DIRECTIONS FOR THIS TASK
Each entry is to be given again exactly; drop the images.

MATERIALS PROVIDED
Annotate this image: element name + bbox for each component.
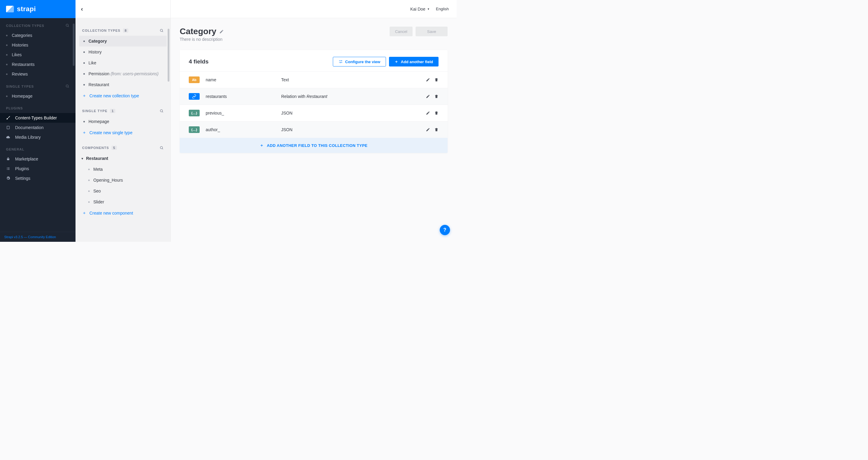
edit-title-icon[interactable]	[219, 29, 224, 34]
add-field-button[interactable]: ＋ Add another field	[389, 57, 438, 66]
type-item-restaurant[interactable]: Restaurant	[79, 79, 167, 90]
field-name: previous_	[206, 111, 281, 115]
sidebar-item-categories[interactable]: Categories	[0, 31, 75, 40]
sidebar-item-label: Likes	[12, 52, 22, 57]
scrollbar[interactable]	[167, 29, 169, 82]
search-icon[interactable]	[160, 109, 164, 113]
svg-line-3	[68, 87, 69, 88]
delete-field-icon[interactable]	[434, 94, 438, 98]
type-item-homepage[interactable]: Homepage	[79, 116, 167, 127]
main-content: Category There is no description Cancel …	[170, 18, 457, 242]
brand-name: strapi	[17, 5, 36, 13]
search-icon[interactable]	[160, 29, 164, 33]
type-item-from: (from: users-permissions)	[111, 71, 159, 76]
field-row: {…} author_ JSON	[180, 121, 447, 138]
sidebar-item-label: Restaurants	[12, 62, 34, 67]
sidebar-item-settings[interactable]: Settings	[0, 173, 75, 183]
sidebar-item-content-types-builder[interactable]: Content-Types Builder	[0, 113, 75, 123]
svg-point-4	[160, 29, 163, 31]
field-row: restaurants Relation with Restaurant	[180, 88, 447, 105]
svg-point-6	[160, 109, 163, 112]
type-item-permission[interactable]: Permission (from: users-permissions)	[79, 68, 167, 79]
back-chevron-icon[interactable]: ‹	[81, 5, 83, 12]
sidebar-item-likes[interactable]: Likes	[0, 50, 75, 60]
edit-field-icon[interactable]	[426, 78, 430, 82]
search-icon[interactable]	[65, 24, 69, 28]
group-count-badge: 1	[110, 109, 115, 113]
basket-icon	[6, 157, 11, 161]
create-collection-type-button[interactable]: ＋Create new collection type	[79, 90, 167, 102]
page-subtitle: There is no description	[180, 37, 224, 42]
version-footer[interactable]: Strapi v3.2.5 — Community Edition	[0, 232, 75, 242]
banner-label: ADD ANOTHER FIELD TO THIS COLLECTION TYP…	[267, 143, 367, 148]
delete-field-icon[interactable]	[434, 111, 438, 115]
add-label: Create new single type	[89, 130, 132, 135]
configure-view-button[interactable]: Configure the view	[333, 57, 386, 66]
plus-icon: ＋	[82, 130, 86, 135]
search-icon[interactable]	[65, 84, 69, 88]
group-title: COMPONENTS	[82, 146, 109, 150]
sidebar-item-homepage[interactable]: Homepage	[0, 91, 75, 101]
edit-field-icon[interactable]	[426, 127, 430, 132]
plus-icon: ＋	[260, 143, 264, 148]
component-item-seo[interactable]: Seo	[79, 185, 167, 197]
type-item-like[interactable]: Like	[79, 57, 167, 68]
plugins-title: PLUGINS	[6, 106, 23, 110]
plus-icon: ＋	[82, 210, 86, 216]
sidebar-item-marketplace[interactable]: Marketplace	[0, 154, 75, 164]
language-selector[interactable]: English	[436, 7, 449, 11]
field-type-badge-relation	[189, 93, 199, 100]
save-button[interactable]: Save	[415, 27, 447, 36]
field-type: Text	[281, 77, 426, 82]
help-button[interactable]: ?	[440, 225, 450, 235]
group-count-badge: 5	[112, 146, 117, 150]
delete-field-icon[interactable]	[434, 78, 438, 82]
add-field-banner[interactable]: ＋ ADD ANOTHER FIELD TO THIS COLLECTION T…	[180, 138, 447, 153]
button-label: Configure the view	[345, 60, 380, 64]
sidebar-item-plugins[interactable]: Plugins	[0, 164, 75, 173]
field-row: Ab name Text	[180, 71, 447, 88]
search-icon[interactable]	[160, 146, 164, 150]
component-item-opening-hours[interactable]: Opening_Hours	[79, 175, 167, 185]
group-title: SINGLE TYPE	[82, 109, 107, 113]
sidebar-item-documentation[interactable]: Documentation	[0, 123, 75, 133]
field-type: Relation with Restaurant	[281, 94, 426, 99]
scrollbar[interactable]	[73, 24, 74, 66]
sidebar-item-restaurants[interactable]: Restaurants	[0, 60, 75, 69]
sidebar-item-label: Plugins	[15, 166, 29, 171]
create-single-type-button[interactable]: ＋Create new single type	[79, 127, 167, 138]
delete-field-icon[interactable]	[434, 127, 438, 132]
type-item-history[interactable]: History	[79, 47, 167, 57]
component-item-label: Meta	[93, 167, 103, 172]
component-group-restaurant[interactable]: ▾Restaurant	[79, 153, 167, 164]
edit-field-icon[interactable]	[426, 111, 430, 115]
type-item-category[interactable]: Category	[79, 36, 167, 47]
sidebar-item-reviews[interactable]: Reviews	[0, 69, 75, 79]
cloud-icon	[6, 135, 11, 139]
sidebar-item-label: Homepage	[12, 94, 33, 98]
component-group-label: Restaurant	[86, 156, 108, 161]
component-item-label: Slider	[93, 199, 104, 204]
sidebar-item-label: Media Library	[15, 135, 41, 140]
single-types-header: SINGLE TYPES	[0, 79, 75, 91]
cancel-button[interactable]: Cancel	[390, 27, 412, 36]
edit-field-icon[interactable]	[426, 94, 430, 98]
logo-bar[interactable]: strapi	[0, 0, 75, 18]
caret-down-icon: ▾	[428, 7, 429, 10]
user-menu[interactable]: Kai Doe ▾	[410, 7, 430, 11]
svg-line-5	[162, 31, 163, 32]
add-label: Create new component	[89, 211, 133, 215]
component-item-meta[interactable]: Meta	[79, 164, 167, 175]
sidebar-item-label: Documentation	[15, 125, 43, 130]
type-item-label: Restaurant	[89, 82, 109, 87]
svg-point-8	[160, 146, 163, 149]
svg-line-9	[162, 148, 163, 149]
component-item-slider[interactable]: Slider	[79, 197, 167, 207]
create-component-button[interactable]: ＋Create new component	[79, 207, 167, 219]
sidebar-item-label: Marketplace	[15, 156, 38, 162]
secondary-sidebar: ‹ COLLECTION TYPES 8 Category History Li…	[75, 0, 170, 242]
button-label: Add another field	[401, 60, 433, 64]
sidebar-item-histories[interactable]: Histories	[0, 40, 75, 50]
single-type-group-header: SINGLE TYPE 1	[79, 102, 167, 116]
sidebar-item-media-library[interactable]: Media Library	[0, 133, 75, 142]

OUTPUT OF THE TASK
Annotate this image: element name + bbox for each component.
edit-title-icon[interactable]	[219, 29, 224, 34]
add-field-button[interactable]: ＋ Add another field	[389, 57, 438, 66]
type-item-restaurant[interactable]: Restaurant	[79, 79, 167, 90]
field-name: previous_	[206, 111, 281, 115]
sidebar-item-categories[interactable]: Categories	[0, 31, 75, 40]
sidebar-item-label: Likes	[12, 52, 22, 57]
scrollbar[interactable]	[167, 29, 169, 82]
search-icon[interactable]	[160, 109, 164, 113]
svg-line-3	[68, 87, 69, 88]
delete-field-icon[interactable]	[434, 94, 438, 98]
type-item-homepage[interactable]: Homepage	[79, 116, 167, 127]
main-content: Category There is no description Cancel …	[170, 18, 457, 242]
brand-name: strapi	[17, 5, 36, 13]
search-icon[interactable]	[160, 29, 164, 33]
type-item-from: (from: users-permissions)	[111, 71, 159, 76]
field-row: {…} author_ JSON	[180, 121, 447, 138]
sidebar-item-label: Restaurants	[12, 62, 34, 67]
sidebar-item-settings[interactable]: Settings	[0, 173, 75, 183]
sidebar-item-content-types-builder[interactable]: Content-Types Builder	[0, 113, 75, 123]
svg-point-4	[160, 29, 163, 31]
field-row: restaurants Relation with Restaurant	[180, 88, 447, 105]
svg-point-6	[160, 109, 163, 112]
type-item-permission[interactable]: Permission (from: users-permissions)	[79, 68, 167, 79]
back-chevron-icon[interactable]: ‹	[81, 5, 83, 12]
sidebar-item-likes[interactable]: Likes	[0, 50, 75, 60]
edit-field-icon[interactable]	[426, 78, 430, 82]
search-icon[interactable]	[65, 24, 69, 28]
group-count-badge: 1	[110, 109, 115, 113]
basket-icon	[6, 157, 11, 161]
create-collection-type-button[interactable]: ＋Create new collection type	[79, 90, 167, 102]
page-subtitle: There is no description	[180, 37, 224, 42]
version-footer[interactable]: Strapi v3.2.5 — Community Edition	[0, 232, 75, 242]
banner-label: ADD ANOTHER FIELD TO THIS COLLECTION TYP…	[267, 143, 367, 148]
delete-field-icon[interactable]	[434, 111, 438, 115]
add-label: Create new single type	[89, 130, 132, 135]
configure-view-button[interactable]: Configure the view	[333, 57, 386, 66]
plus-icon: ＋	[82, 130, 86, 135]
search-icon[interactable]	[65, 84, 69, 88]
group-title: COMPONENTS	[82, 146, 109, 150]
sidebar-item-homepage[interactable]: Homepage	[0, 91, 75, 101]
edit-field-icon[interactable]	[426, 127, 430, 132]
plus-icon: ＋	[260, 143, 264, 148]
component-item-seo[interactable]: Seo	[79, 185, 167, 197]
type-item-like[interactable]: Like	[79, 57, 167, 68]
plugins-title: PLUGINS	[6, 106, 23, 110]
plus-icon: ＋	[82, 210, 86, 216]
sidebar-item-marketplace[interactable]: Marketplace	[0, 154, 75, 164]
language-selector[interactable]: English	[436, 7, 449, 11]
field-type-badge-relation	[189, 93, 199, 100]
save-button[interactable]: Save	[415, 27, 447, 36]
field-type: Text	[281, 77, 426, 82]
help-button[interactable]: ?	[440, 225, 450, 235]
group-count-badge: 5	[112, 146, 117, 150]
delete-field-icon[interactable]	[434, 78, 438, 82]
add-field-banner[interactable]: ＋ ADD ANOTHER FIELD TO THIS COLLECTION T…	[180, 138, 447, 153]
button-label: Configure the view	[345, 60, 380, 64]
sidebar-item-plugins[interactable]: Plugins	[0, 164, 75, 173]
field-row: Ab name Text	[180, 71, 447, 88]
search-icon[interactable]	[160, 146, 164, 150]
component-item-opening-hours[interactable]: Opening_Hours	[79, 175, 167, 185]
group-title: SINGLE TYPE	[82, 109, 107, 113]
sidebar-item-documentation[interactable]: Documentation	[0, 123, 75, 133]
field-type: Relation with Restaurant	[281, 94, 426, 99]
scrollbar[interactable]	[73, 24, 74, 66]
sidebar-item-restaurants[interactable]: Restaurants	[0, 60, 75, 69]
sidebar-item-label: Plugins	[15, 166, 29, 171]
create-single-type-button[interactable]: ＋Create new single type	[79, 127, 167, 138]
delete-field-icon[interactable]	[434, 127, 438, 132]
type-item-history[interactable]: History	[79, 47, 167, 57]
component-item-label: Meta	[93, 167, 103, 172]
component-group-restaurant[interactable]: ▾Restaurant	[79, 153, 167, 164]
edit-field-icon[interactable]	[426, 111, 430, 115]
type-item-category[interactable]: Category	[79, 36, 167, 47]
sidebar-item-reviews[interactable]: Reviews	[0, 69, 75, 79]
cloud-icon	[6, 135, 11, 139]
sidebar-item-label: Homepage	[12, 94, 33, 98]
component-group-label: Restaurant	[86, 156, 108, 161]
component-item-label: Slider	[93, 199, 104, 204]
sidebar-item-label: Media Library	[15, 135, 41, 140]
single-types-header: SINGLE TYPES	[0, 79, 75, 91]
cancel-button[interactable]: Cancel	[390, 27, 412, 36]
edit-field-icon[interactable]	[426, 94, 430, 98]
logo-bar[interactable]: strapi	[0, 0, 75, 18]
caret-down-icon: ▾	[428, 7, 429, 10]
user-menu[interactable]: Kai Doe ▾	[410, 7, 430, 11]
svg-line-5	[162, 31, 163, 32]
add-label: Create new component	[89, 211, 133, 215]
component-item-meta[interactable]: Meta	[79, 164, 167, 175]
sidebar-item-label: Documentation	[15, 125, 43, 130]
type-item-label: Restaurant	[89, 82, 109, 87]
svg-point-8	[160, 146, 163, 149]
svg-line-9	[162, 148, 163, 149]
component-item-slider[interactable]: Slider	[79, 197, 167, 207]
create-component-button[interactable]: ＋Create new component	[79, 207, 167, 219]
sidebar-item-label: Marketplace	[15, 156, 38, 162]
secondary-sidebar: ‹ COLLECTION TYPES 8 Category History Li…	[75, 0, 170, 242]
button-label: Add another field	[401, 60, 433, 64]
sidebar-item-histories[interactable]: Histories	[0, 40, 75, 50]
single-type-group-header: SINGLE TYPE 1	[79, 102, 167, 116]
sidebar-item-media-library[interactable]: Media Library	[0, 133, 75, 142]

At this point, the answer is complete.